Performance & Quality
Manitoba sets up website to track surgical waits
November 2, 2022
WINNIPEG – Manitoba’s surgical and diagnostic backlog task force has launched a website to track changes in wait times and wait-list volumes associated with COVID-19 pandemic disruptions. Unveiled earlier this month, the dashboard shows the number of patients waiting for nine different procedures – including hip and knee surgeries – tied to delays over the past two-and-half years of the pandemic.
It also shows median wait times and the number of cases completed, CBC News reported.
Figures are separated by procedure. The total number of backlog-related surgeries and procedures is not shown.
For much of the pandemic, as wait times and wait-lists ballooned, it was the physician advocacy organization Doctors Manitoba that provided best-guess estimates to the public on the problem – not the province.

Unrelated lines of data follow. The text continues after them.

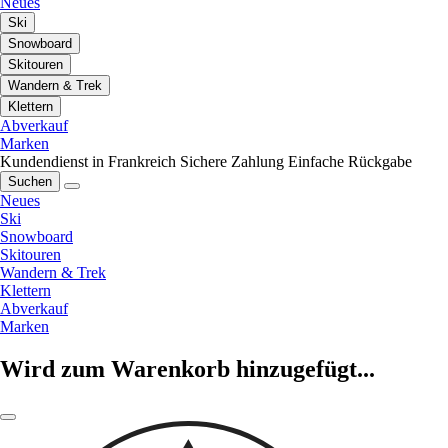
Neues
Ski
Snowboard
Skitouren
Wandern & Trek
Klettern
Abverkauf
Marken
Kundendienst in Frankreich
Sichere Zahlung
Einfache Rückgabe
Suchen
Neues
Ski
Snowboard
Skitouren
Wandern & Trek
Klettern
Abverkauf
Marken
Wird zum Warenkorb hinzugefügt...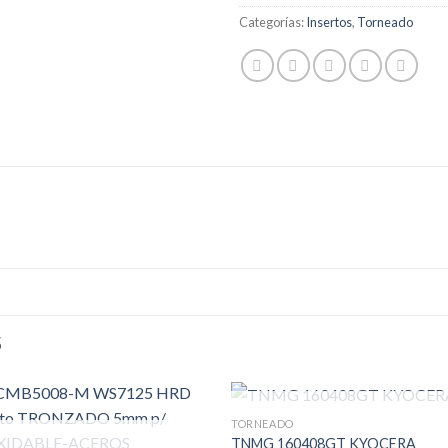
Categorías:
Insertos
,
Torneado
S
SIN EXISTENCIAS
TORNEADO
TNMG 160408GT KYOCERA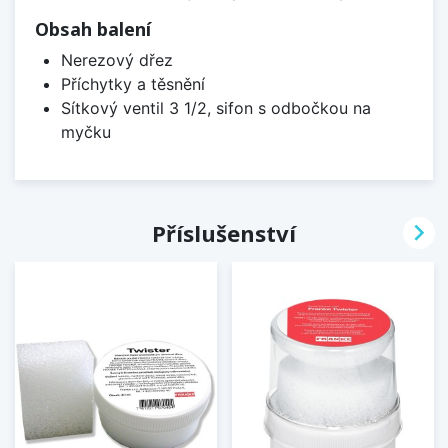
Obsah balení
Nerezový dřez
Příchytky a těsnění
Sítkový ventil 3 1/2, sifon s odbočkou na
myčku

Příslušenství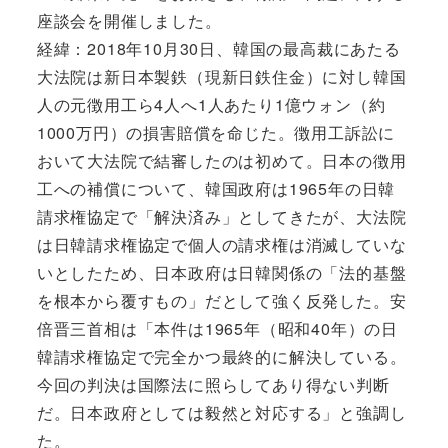
座談会を開催しました。
経緯：2018年10月30日、韓国の最高裁にあたる
大法院は新日本製鉄（現新日鉄住金）に対し韓国
人の元徴用工ら4人へ1人あたり1億ウォン（約
1000万円）の損害賠償を命じた。徴用工訴訟に
おいて大法院で結審したのは初めて。日本の徴用
工への補償について、韓国政府は1965年の日韓
請求権協定で「解決済み」としてきたが、大法院
は日韓請求権協定で個人の請求権は消滅していな
いとしたため、日本政府は日韓関係の「法的基盤
を根本から覆すもの」だとして強く反発した。安
倍晋三首相は「本件は1965年（昭和40年）の日
韓請求権協定で完全かつ最終的に解決している。
今回の判決は国際法に照らしてあり得ない判断
だ。日本政府としては毅然と対応する」と強調し
た。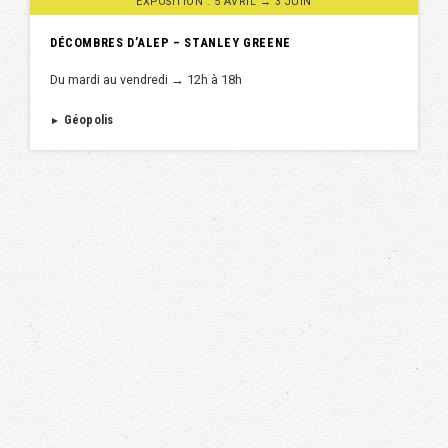
EXPOSITION : 5 AVRIL → 3 JUIN
DÉCOMBRES D’ALEP – STANLEY GREENE
Du mardi au vendredi → 12h à 18h
Géopolis
►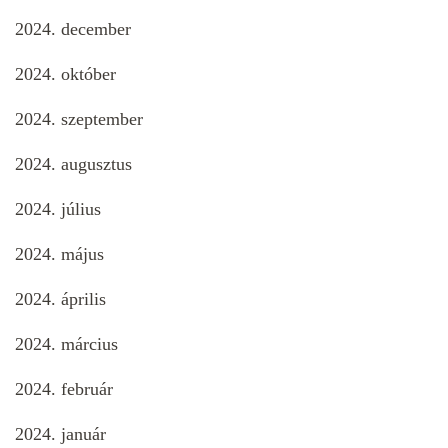
2024. december
2024. október
2024. szeptember
2024. augusztus
2024. július
2024. május
2024. április
2024. március
2024. február
2024. január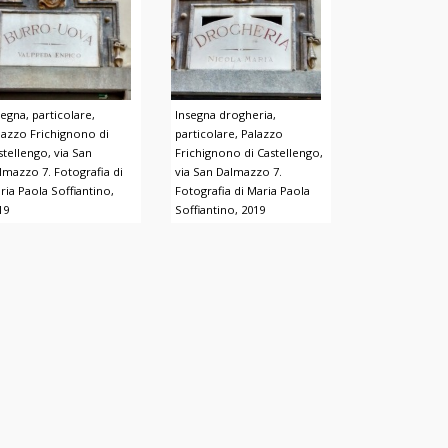
segna, particolare,
Insegna drogheria,
lazzo Frichignono di
particolare, Palazzo
stellengo, via San
Frichignono di Castellengo,
lmazzo 7. Fotografia di
via San Dalmazzo 7.
ria Paola Soffiantino,
Fotografia di Maria Paola
19
Soffiantino, 2019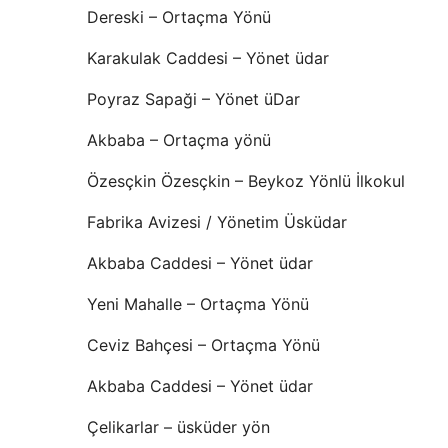
Dereski – Ortaçma Yönü
Karakulak Caddesi – Yönet üdar
Poyraz Sapaği – Yönet üDar
Akbaba – Ortaçma yönü
Özesçkin Özesçkin – Beykoz Yönlü İlkokul
Fabrika Avizesi / Yönetim Üsküdar
Akbaba Caddesi – Yönet üdar
Yeni Mahalle – Ortaçma Yönü
Ceviz Bahçesi – Ortaçma Yönü
Akbaba Caddesi – Yönet üdar
Çelikarlar – üsküder yön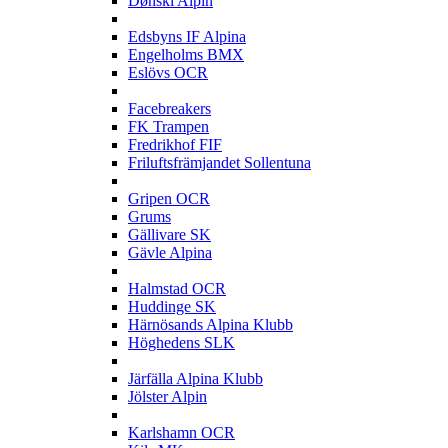
Dønski Alpin
E
Edsbyns IF Alpina
Engelholms BMX
Eslövs OCR
F
Facebreakers
FK Trampen
Fredrikhof FIF
Friluftsfrämjandet Sollentuna
G
Gripen OCR
Grums
Gällivare SK
Gävle Alpina
H
Halmstad OCR
Huddinge SK
Härnösands Alpina Klubb
Höghedens SLK
J
Järfälla Alpina Klubb
Jölster Alpin
K
Karlshamn OCR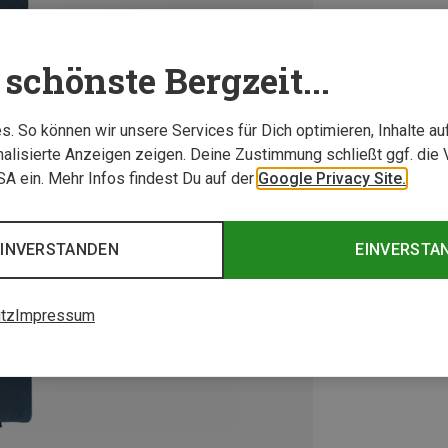
schönste Bergzeit...
. So können wir unsere Services für Dich optimieren, Inhalte a
alisierte Anzeigen zeigen. Deine Zustimmung schließt ggf. die 
USA ein. Mehr Infos findest Du auf der
Google Privacy Site.
EINVERSTANDEN
EINVERSTA
tz
Impressum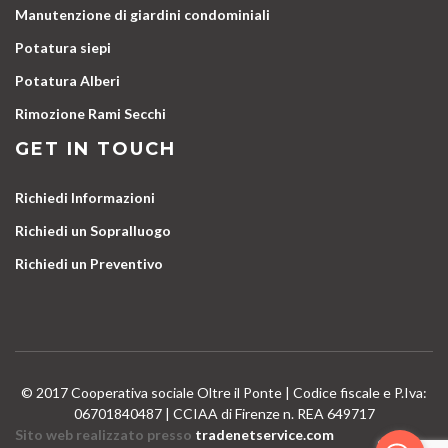
Manutenzione di giardini condominiali
Potatura siepi
Potatura Alberi
Rimozione Rami Secchi
GET IN TOUCH
Richiedi Informazioni
Richiedi un Sopralluogo
Richiedi un Preventivo
© 2017 Cooperativa sociale Oltre il Ponte | Codice fiscale e P.Iva:
06701840487 | CCIAA di Firenze n. REA 649717
Sito web realizzato presso
tradenetservice.com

David Matear (pictured), the executive director of the province’s diagnostic and surgical recovery task force, said the new dashboard shows gains made since his group took shape last year, and places that still need some work.
One area that’s improved is cataract surgeries, Matear said at a news conference. The dashboard indicates that backlog has gone from about 1,200 cases earlier this year to 116 as of August – a reflection of task force-related efforts, Matear said.
Earlier this year, the Canadian Institute for Health Information published estimates suggesting the number of cataract and other eye surgeries in Manitoba dropped 44 per cent between March 2020 and June 2021 – the worst result among the nine provinces included in that analysis.
Another bright spot, according to Matear, is the number of hip and knee replacements done recently. More hip surgeries were done in the first half of this year than were performed in 2019, 2020 and 2021, he said.
For knees, more surgeries were done this year than in the past two years, and the province is getting close to pre-pandemic levels, said Matear.
Hip and knee surgery numbers are expected to continue to improve with the signing of three agreements with service providers outside the public system meant to help trim the wait-list down in the short term, he said.
One spot that hasn’t improved is wait-lists for bone density diagnostic imaging, said Matear. According to the dashboard, patients waited on average eight weeks to get that done as of August 2019. As of August this year, that average had increased to 17 weeks.
The dashboard includes median wait times but does not show data on those waiting the longest or getting care the most quickly.
The dashboard totals do not include wait volumes that existed pre-pandemic, and Matear said it’s possible some wait times and waiting lists ‘were higher than ideal’ pre-pandemic.
The task force’s mandate lasts two to three years, he said, and he committed to having the backlog eliminated within the lifespan of the group.
Matear would not give a firm deadline for eliminating the backlog, saying it depends on a range of variables tied to contracts with private and out-of-province service providers, and their ability to deliver within agreed timelines.
Currently the dashboard doesn’t include surgeries and procedures being done out of province or through local private service providers, though Matear said the hope is to get those added.
The task force has struck several deals already to send patients outside of the public system, which continues to experience widespread staffing shortages that have contributed to long waits for care through the pandemic.
Uzoma Asagwara, health critic for the Opposition NDP, suggested reports of ‘chaos in emergency rooms’ are a symptom of cuts to healthcare, which have also complicated efforts to trim the backlog.
They pointed to accounts by an emergency room doctor who talked about ‘devastating’ effects unfolding at St. Boniface Hospital, which he tied to staffing issues.
“Chronic staffing shortages and a lack of viable options in health care mean Manitobans are forced to wait hours, sometimes on stretchers in hallways, at an emergency room. Fixing the staffing crisis has to be the first step to address wait times,” Asagwara said.
Data released by Shared Health on Thursday suggests Winnipeg’s four emergency rooms saw median wait times of 3.08 hours in September, an improvement of about nine minutes from the month before but still higher than usual.
The 90th percentile waits – which reflects the longest waits tracked in the system – were over nine hours, a 36-minute increase from August. At Health Sciences Centre, the province’s largest hospital, that number was more than 11 hours.
About one-sixth of ER patients left without being helped in September, a trend that held steady for the third month in a row.